### Assignment
Quote the entries in full, character for character, without their images.

### Records for processing
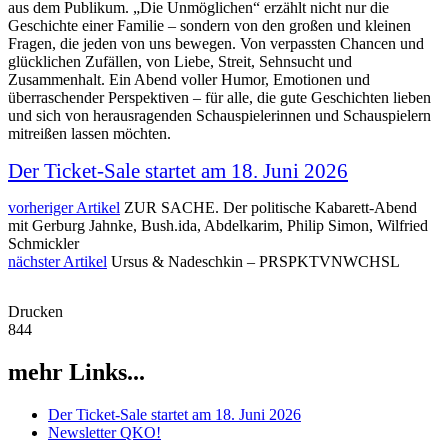
aus dem Publikum. „Die Unmöglichen“ erzählt nicht nur die
Geschichte einer Familie – sondern von den großen und kleinen
Fragen, die jeden von uns bewegen. Von verpassten Chancen und
glücklichen Zufällen, von Liebe, Streit, Sehnsucht und
Zusammenhalt. Ein Abend voller Humor, Emotionen und
überraschender Perspektiven – für alle, die gute Geschichten lieben
und sich von herausragenden Schauspielerinnen und Schauspielern
mitreißen lassen möchten.
Der Ticket-Sale startet am 18. Juni 2026
vorheriger Artikel
ZUR SACHE. Der politische Kabarett-Abend
mit Gerburg Jahnke, Bush.ida, Abdelkarim, Philip Simon, Wilfried
Schmickler
nächster Artikel
Ursus & Nadeschkin – PRSPKTVNWCHSL
Drucken
844
mehr Links...
Der Ticket-Sale startet am 18. Juni 2026
Newsletter QKO!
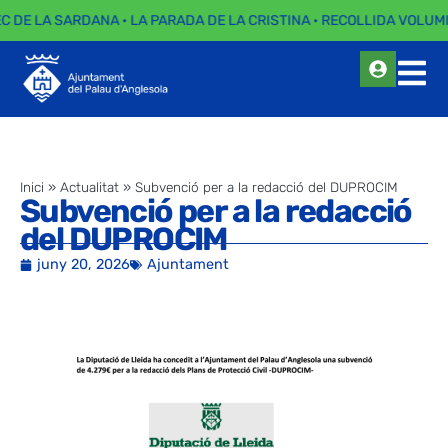
EC DE LA SARDANA · LA PARADA DE LA CRISTINA · RECOLLIDA VOLUMI
Inici
»
Actualitat
»
Subvenció per a la redacció del DUPROCIM
Subvenció per a la redacció
del DUPROCIM
juny 20, 2026
Ajuntament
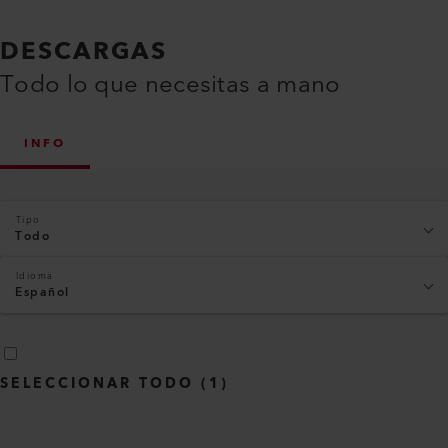
DESCARGAS
Todo lo que necesitas a mano
INFO
Tipo
Todo
Idioma
Español
SELECCIONAR TODO
(
1
)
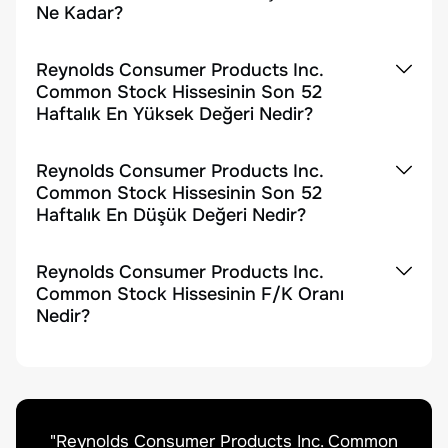
Ne Kadar?
Reynolds Consumer Products Inc.
Common Stock Hissesinin Son 52
Haftalık En Yüksek Değeri Nedir?
Reynolds Consumer Products Inc.
Common Stock Hissesinin Son 52
Haftalık En Düşük Değeri Nedir?
Reynolds Consumer Products Inc.
Common Stock Hissesinin F/K Oranı
Nedir?
"
Reynolds Consumer Products Inc. Common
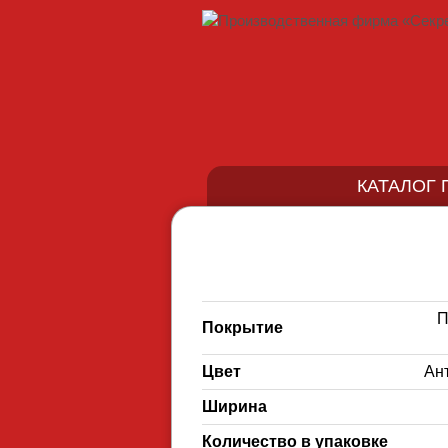
КАТАЛОГ
П
Покрытие
Цвет
Ант
Ширина
Количество в упаковке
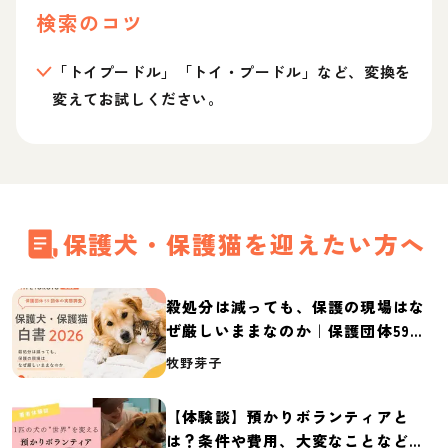
検索のコツ
「トイプードル」「トイ・プードル」など、変換を
変えてお試しください。
保護犬・保護猫を迎えたい方へ
殺処分は減っても、保護の現場はな
ぜ厳しいままなのか｜保護団体59団
体の実態調査【保護犬・保護猫白書
牧野芽子
2026】
【体験談】預かりボランティアと
は？条件や費用、大変なことなど紹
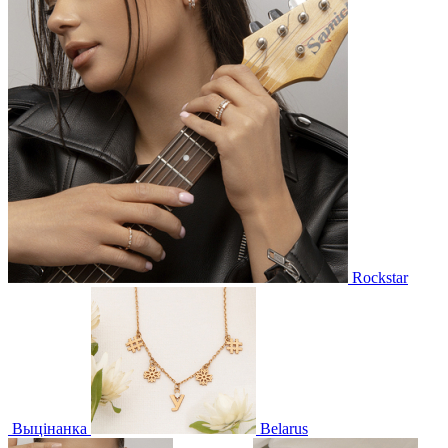
Rockstar
Выцінанка
Belarus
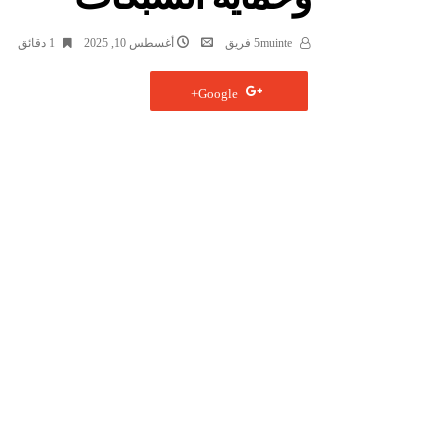
5muinte فريق
أغسطس 10, 2025
1 ‫دقائق‬
Google+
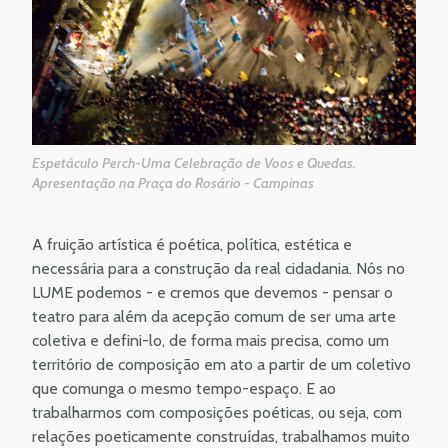
Espetáculo Perch-Uma Celebração de Voos e Quedas.
Apresentação na Praça do Rosário - Campinas
A fruição artística é poética, política, estética e
necessária para a construção da real cidadania. Nós no
LUME podemos - e cremos que devemos - pensar o
teatro para além da acepção comum de ser uma arte
coletiva e defini-lo, de forma mais precisa, como um
território de composição em ato a partir de um coletivo
que comunga o mesmo tempo-espaço. E ao
trabalharmos com composições poéticas, ou seja, com
relações poeticamente construídas, trabalhamos muito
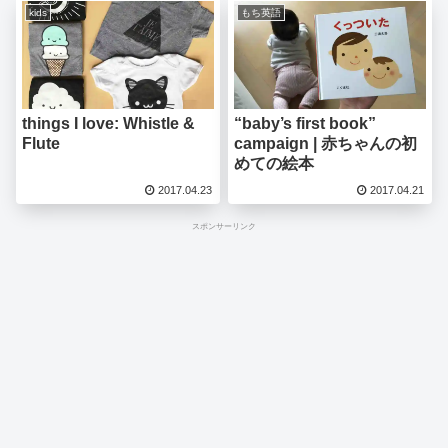
kids
もち英語
things I love: Whistle &
“baby’s first book”
Flute
campaign | 赤ちゃんの初
めての絵本
2017.04.23
2017.04.21
スポンサーリンク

### Exercise result
aus dem Publikum. „Die Unmöglichen“ erzählt nicht nur die
Geschichte einer Familie – sondern von den großen und kleinen
Fragen, die jeden von uns bewegen. Von verpassten Chancen und
glücklichen Zufällen, von Liebe, Streit, Sehnsucht und
Zusammenhalt. Ein Abend voller Humor, Emotionen und
überraschender Perspektiven – für alle, die gute Geschichten lieben
und sich von herausragenden Schauspielerinnen und Schauspielern
mitreißen lassen möchten.
Der Ticket-Sale startet am 18. Juni 2026
vorheriger Artikel
ZUR SACHE. Der politische Kabarett-Abend
mit Gerburg Jahnke, Bush.ida, Abdelkarim, Philip Simon, Wilfried
Schmickler
nächster Artikel
Ursus & Nadeschkin – PRSPKTVNWCHSL
Drucken
844
mehr Links...
Der Ticket-Sale startet am 18. Juni 2026
Newsletter QKO!
EC DE LA SARDANA · LA PARADA DE LA CRISTINA · RECOLLIDA VOLUMI
Inici
»
Actualitat
»
Subvenció per a la redacció del DUPROCIM
Subvenció per a la redacció
del DUPROCIM
juny 20, 2026
Ajuntament
DESCARGAS
Todo lo que necesitas a mano
INFO
Tipo
Todo
Idioma
Español
SELECCIONAR TODO
(
1
)
Ne Kadar?
Reynolds Consumer Products Inc.
Common Stock Hissesinin Son 52
Haftalık En Yüksek Değeri Nedir?
Reynolds Consumer Products Inc.
Common Stock Hissesinin Son 52
Haftalık En Düşük Değeri Nedir?
Reynolds Consumer Products Inc.
Common Stock Hissesinin F/K Oranı
Nedir?
"
Reynolds Consumer Products Inc. Common
КАТАЛОГ
П
Покрытие
Цвет
Ант
Ширина
Количество в упаковке
検索のコツ
「トイプードル」「トイ・プードル」など、変換を
変えてお試しください。
保護犬・保護猫を迎えたい方へ
殺処分は減っても、保護の現場はな
ぜ厳しいままなのか｜保護団体59団
体の実態調査【保護犬・保護猫白書
牧野芽子
2026】
【体験談】預かりボランティアと
は？条件や費用、大変なことなど紹
Rockstar
Выцінанка
Belarus
5muinte فريق
أغسطس 10, 2025
1 ‫دقائق‬
Google+
Espetáculo Perch-Uma Celebração de Voos e Quedas.
Apresentação na Praça do Rosário - Campinas
A fruição artística é poética, política, estética e
necessária para a construção da real cidadania. Nós no
LUME podemos - e cremos que devemos - pensar o
teatro para além da acepção comum de ser uma arte
coletiva e defini-lo, de forma mais precisa, como um
território de composição em ato a partir de um coletivo
que comunga o mesmo tempo-espaço. E ao
trabalharmos com composições poéticas, ou seja, com
relações poeticamente construídas, trabalhamos muito
kids
もち英語
things I love: Whistle &
“baby’s first book”
Flute
campaign | 赤ちゃんの初
めての絵本
2017.04.23
2017.04.21
スポンサーリンク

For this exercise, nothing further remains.